Where an entry contains a picture, omit the picture and repeat the rest exactly.

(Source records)
*** Begin section ***

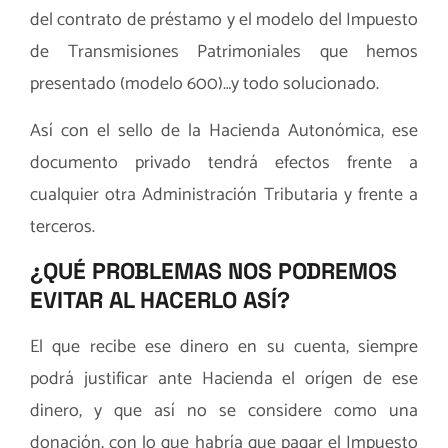
del contrato de préstamo y el modelo del Impuesto
de Transmisiones Patrimoniales que hemos
presentado (modelo 600)…y todo solucionado.
Así con el sello de la Hacienda Autonómica, ese
documento privado tendrá efectos frente a
cualquier otra Administración Tributaria y frente a
terceros.
¿QUÉ PROBLEMAS NOS PODREMOS
EVITAR AL HACERLO ASÍ?
El que recibe ese dinero en su cuenta, siempre
podrá justificar ante Hacienda el orígen de ese
dinero, y que así no se considere como una
donación, con lo que habría que pagar el Impuesto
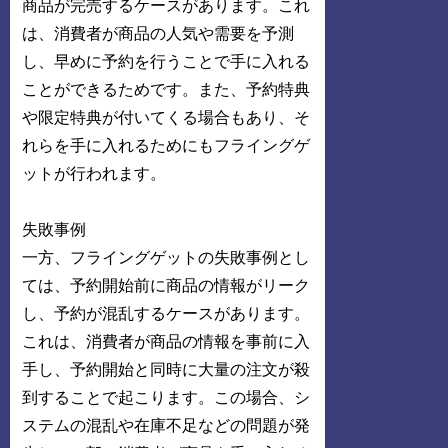
商品が完売するケースがあります。これ
は、消費者が商品の人気や需要を予測
し、早めに予約を行うことで手に入れる
ことができるためです。また、予約特典
や限定特典が付いてくる場合もあり、そ
れらを手に入れるためにもフライングゲ
ットが行われます。
失敗事例
一方、フライングゲットの失敗事例とし
ては、予約開始前に商品の情報がリーク
し、予約が混乱するケースがあります。
これは、消費者が商品の情報を事前に入
手し、予約開始と同時に大量の注文が殺
到することで起こります。この場合、シ
ステムの混乱や在庫不足などの問題が発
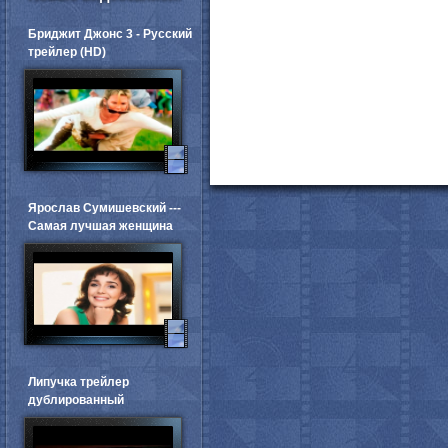
Бриджит Джонс 3 - Русский
трейлер (HD)
Ярослав Сумишевский ---
Самая лучшая женщина
Липучка трейлер
дублированный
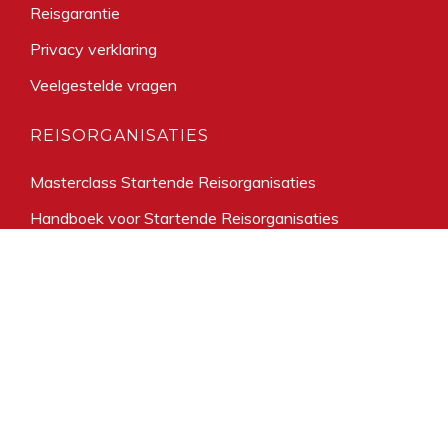
Reisgarantie
Privacy verklaring
Veelgestelde vragen
REISORGANISATIES
Masterclass Startende Reisorganisaties
Handboek voor Startende Reisorganisaties
Reisorganisatie starten
Handboek Duurzaamheid
Kompas Duurzaam Reizen
Informatie lidmaatschap
Voordelen Lidmaatschap VvKR
Lid worden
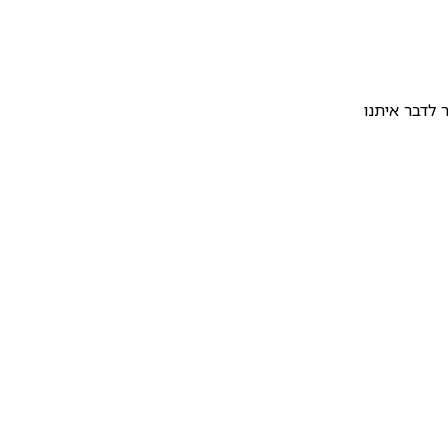
לדבר איתנו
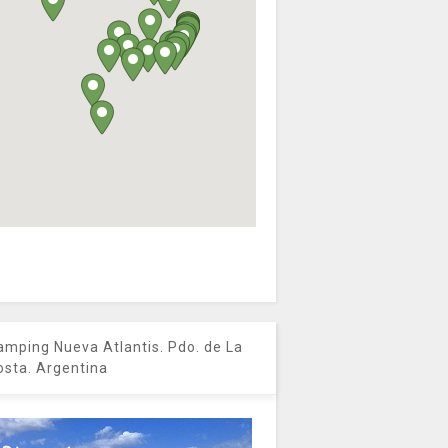
amping Nueva Atlantis. Pdo. de La
osta. Argentina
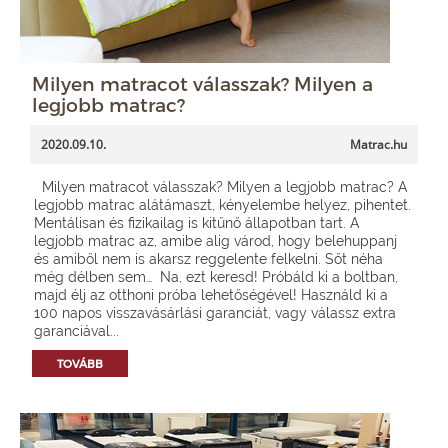
Milyen matracot válasszak? Milyen a
legjobb matrac?
2020.09.10.
Matrac.hu
Milyen matracot válasszak? Milyen a legjobb matrac? A
legjobb matrac alátámaszt, kényelembe helyez, pihentet.
Mentálisan és fizikailag is kitűnő állapotban tart. A
legjobb matrac az, amibe alig várod, hogy belehuppanj
és amiből nem is akarsz reggelente felkelni. Sőt néha
még délben sem… Na, ezt keresd! Próbáld ki a boltban,
majd élj az otthoni próba lehetőségével! Használd ki a
100 napos visszavásárlási garanciát, vagy válassz extra
garanciával...
TOVÁBB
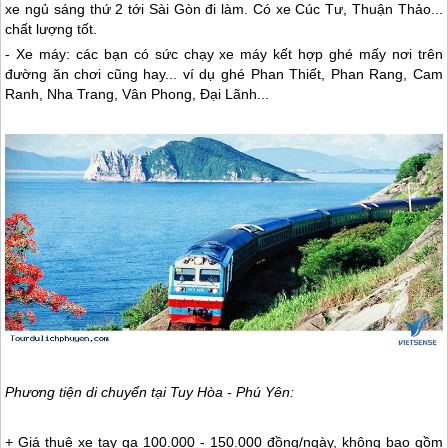
xe ngủ sáng thứ 2 tới Sài Gòn đi làm. Có xe Cúc Tư, Thuận Thảo...
chất lượng tốt.
- Xe máy: các bạn có sức chạy xe máy kết hợp ghé mấy nơi trên
đường ăn chơi cũng hay... ví dụ ghé Phan Thiết, Phan Rang, Cam
Ranh, Nha Trang, Vân Phong, Đại Lãnh...
Phương tiện di chuyển tại Tuy Hòa -
Phú Yên
:
+ Giá thuê xe tay ga 100.000 - 150.000 đồng/ngày, không bao gồm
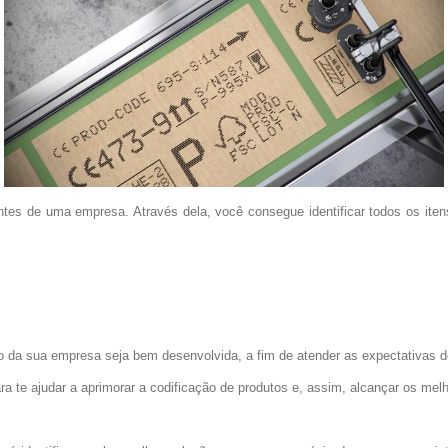
tes de uma empresa. Através dela, você consegue identificar todos os itens
 da sua empresa seja bem desenvolvida, a fim de atender as expectativas 
 te ajudar a aprimorar a codificação de produtos e, assim, alcançar os me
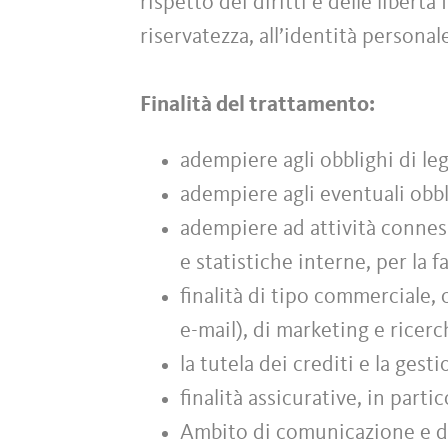
rispetto dei diritti e delle libert
riservatezza, all’identità personal
Finalità del trattamento:
adempiere agli obblighi di leg
adempiere agli eventuali obbl
adempiere ad attività conness
e statistiche interne, per la f
finalità di tipo commerciale,
e-mail), di marketing e ricer
la tutela dei crediti e la gest
finalità assicurative, in parti
Ambito di comunicazione e di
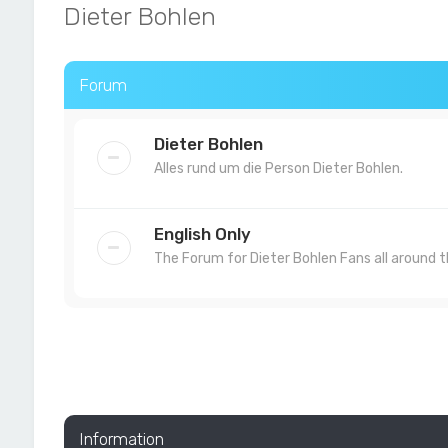
Dieter Bohlen
Forum
Dieter Bohlen
Alles rund um die Person Dieter Bohlen.
English Only
The Forum for Dieter Bohlen Fans all around t
Information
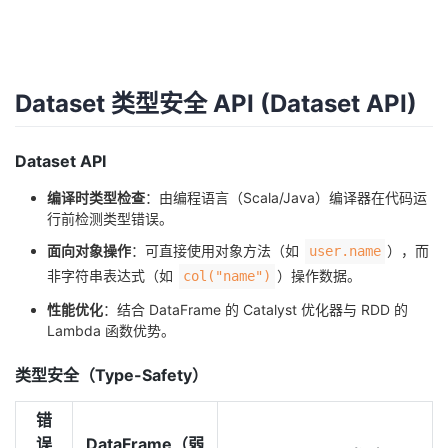
Dataset 类型安全 API (Dataset API)
Dataset API
编译时类型检查
：由编程语言（Scala/Java）编译器在代码运
行前检测类型错误。
面向对象操作
：可直接使用对象方法（如
），而
user.name
非字符串表达式（如
）操作数据。
col("name")
性能优化
：结合 DataFrame 的 Catalyst 优化器与 RDD 的
Lambda 函数优势。
类型安全（Type-Safety）
错
误
DataFrame（弱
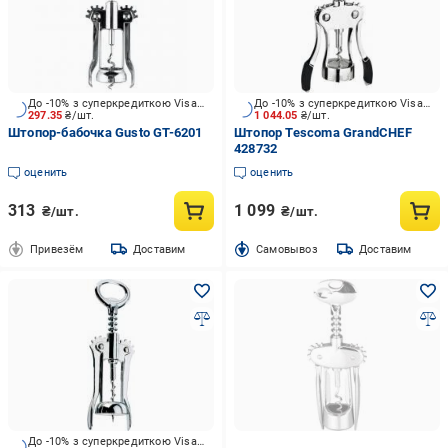
До -10% з суперкредиткою Visa Вигода
До -10% з суперкредиткою Visa Вигода
297.35
₴/шт.
1 044.05
₴/шт.
Штопор-бабочка Gusto GT-6201
Штопор Tescoma GrandCHEF
428732
оценить
оценить
313
1 099
₴/шт.
₴/шт.
Привезём
Доставим
Cамовывоз
Доставим
До -10% з суперкредиткою Visa Вигода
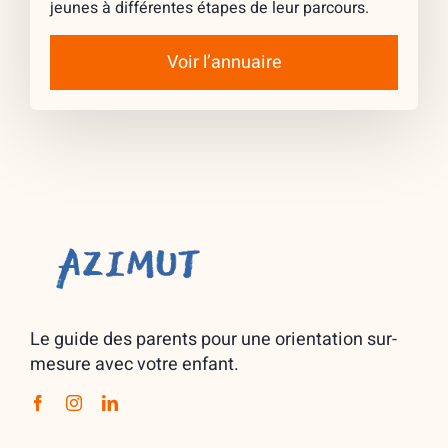
jeunes à différentes étapes de leur parcours.
Voir l’annuaire
Le guide des parents pour une orientation sur-
mesure avec votre enfant.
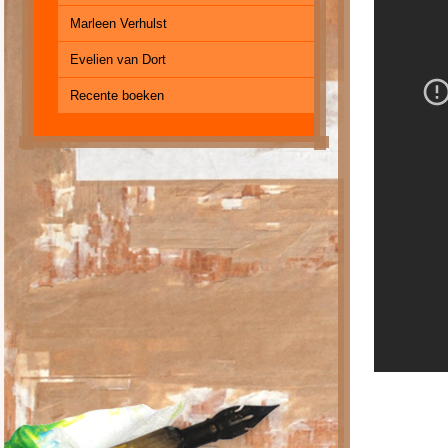
Marleen Verhulst
Evelien van Dort
Recente boeken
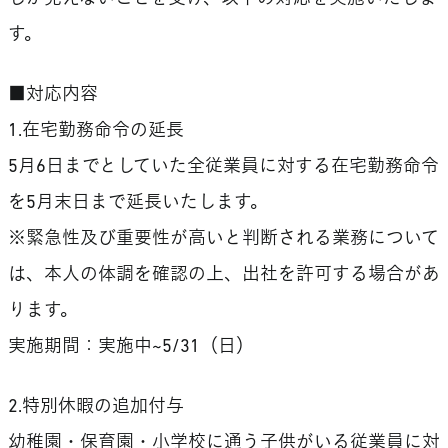
す。
■対応内容
1.在宅勤務命令の延長
5月6日までとしていた全従業員に対する在宅勤務命令
を5月末日まで延長いたします。
※緊急性及び重要性が高いと判断される業務について
は、本人の体調を確認の上、出社を許可する場合があ
ります。
実施期間：実施中~5/31（日）
2.特別休暇の追加付与
幼稚園・保育園・小学校に通う子供がいる従業員に対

*** End section ***

◆ TASK SOLUTION
del contrato de préstamo y el modelo del Impuesto
de Transmisiones Patrimoniales que hemos
presentado (modelo 600)…y todo solucionado.
Así con el sello de la Hacienda Autonómica, ese
documento privado tendrá efectos frente a
cualquier otra Administración Tributaria y frente a
terceros.
¿QUÉ PROBLEMAS NOS PODREMOS
EVITAR AL HACERLO ASÍ?
El que recibe ese dinero en su cuenta, siempre
podrá justificar ante Hacienda el orígen de ese
dinero, y que así no se considere como una
donación, con lo que habría que pagar el Impuesto
商品が完売するケースがあります。これ
は、消費者が商品の人気や需要を予測
し、早めに予約を行うことで手に入れる
ことができるためです。また、予約特典
や限定特典が付いてくる場合もあり、そ
れらを手に入れるためにもフライングゲ
ットが行われます。
失敗事例
一方、フライングゲットの失敗事例とし
ては、予約開始前に商品の情報がリーク
し、予約が混乱するケースがあります。
これは、消費者が商品の情報を事前に入
手し、予約開始と同時に大量の注文が殺
到することで起こります。この場合、シ
ステムの混乱や在庫不足などの問題が発
Бриджит Джонс 3 - Русский
трейлер (HD)
Ярослав Сумишевский ---
Самая лучшая женщина
Липучка трейлер
дублированный
Reisgarantie
Privacy verklaring
Veelgestelde vragen
REISORGANISATIES
Masterclass Startende Reisorganisaties
Handboek voor Startende Reisorganisaties
Reisorganisatie starten
Handboek Duurzaamheid
Kompas Duurzaam Reizen
Informatie lidmaatschap
Voordelen Lidmaatschap VvKR
Lid worden
לדבר איתנו
amping Nueva Atlantis. Pdo. de La
osta. Argentina
Milyen matracot válasszak? Milyen a
legjobb matrac?
2020.09.10.
Matrac.hu
Milyen matracot válasszak? Milyen a legjobb matrac? A
legjobb matrac alátámaszt, kényelembe helyez, pihentet.
Mentálisan és fizikailag is kitűnő állapotban tart. A
legjobb matrac az, amibe alig várod, hogy belehuppanj
és amiből nem is akarsz reggelente felkelni. Sőt néha
még délben sem… Na, ezt keresd! Próbáld ki a boltban,
majd élj az otthoni próba lehetőségével! Használd ki a
100 napos visszavásárlási garanciát, vagy válassz extra
garanciával...
TOVÁBB
xe ngủ sáng thứ 2 tới Sài Gòn đi làm. Có xe Cúc Tư, Thuận Thảo...
chất lượng tốt.
- Xe máy: các bạn có sức chạy xe máy kết hợp ghé mấy nơi trên
đường ăn chơi cũng hay... ví dụ ghé Phan Thiết, Phan Rang, Cam
Ranh, Nha Trang, Vân Phong, Đại Lãnh...
Phương tiện di chuyển tại Tuy Hòa -
Phú Yên
:
+ Giá thuê xe tay ga 100.000 - 150.000 đồng/ngày, không bao gồm
tes de uma empresa. Através dela, você consegue identificar todos os itens
 da sua empresa seja bem desenvolvida, a fim de atender as expectativas 
 te ajudar a aprimorar a codificação de produtos e, assim, alcançar os me
rispetto dei diritti e delle libert
riservatezza, all’identità personal
Finalità del trattamento:
adempiere agli obblighi di leg
adempiere agli eventuali obbl
adempiere ad attività conness
e statistiche interne, per la f
finalità di tipo commerciale,
e-mail), di marketing e ricer
la tutela dei crediti e la gest
finalità assicurative, in parti
Ambito di comunicazione e di
Dieter Bohlen
Forum
Dieter Bohlen
Alles rund um die Person Dieter Bohlen.
English Only
The Forum for Dieter Bohlen Fans all around t
Information
Dataset 类型安全 API (Dataset API)
Dataset API
编译时类型检查
：由编程语言（Scala/Java）编译器在代码运
行前检测类型错误。
面向对象操作
：可直接使用对象方法（如
），而
user.name
非字符串表达式（如
）操作数据。
col("name")
性能优化
：结合 DataFrame 的 Catalyst 优化器与 RDD 的
Lambda 函数优势。
类型安全（Type-Safety）
错
误
DataFrame（弱
До -10% з суперкредиткою Visa Вигода
До -10% з суперкредиткою Visa Вигода
297.35
₴/шт.
1 044.05
₴/шт.
Штопор-бабочка Gusto GT-6201
Штопор Tescoma GrandCHEF
428732
оценить
оценить
313
1 099
₴/шт.
₴/шт.
Привезём
Доставим
Cамовывоз
Доставим
До -10% з суперкредиткою Visa Вигода
jeunes à différentes étapes de leur parcours.
Voir l’annuaire
Le guide des parents pour une orientation sur-
mesure avec votre enfant.
Marleen Verhulst
Evelien van Dort
Recente boeken
す。
■対応内容
1.在宅勤務命令の延長
5月6日までとしていた全従業員に対する在宅勤務命令
を5月末日まで延長いたします。
※緊急性及び重要性が高いと判断される業務について
は、本人の体調を確認の上、出社を許可する場合があ
ります。
実施期間：実施中~5/31（日）
2.特別休暇の追加付与
幼稚園・保育園・小学校に通う子供がいる従業員に対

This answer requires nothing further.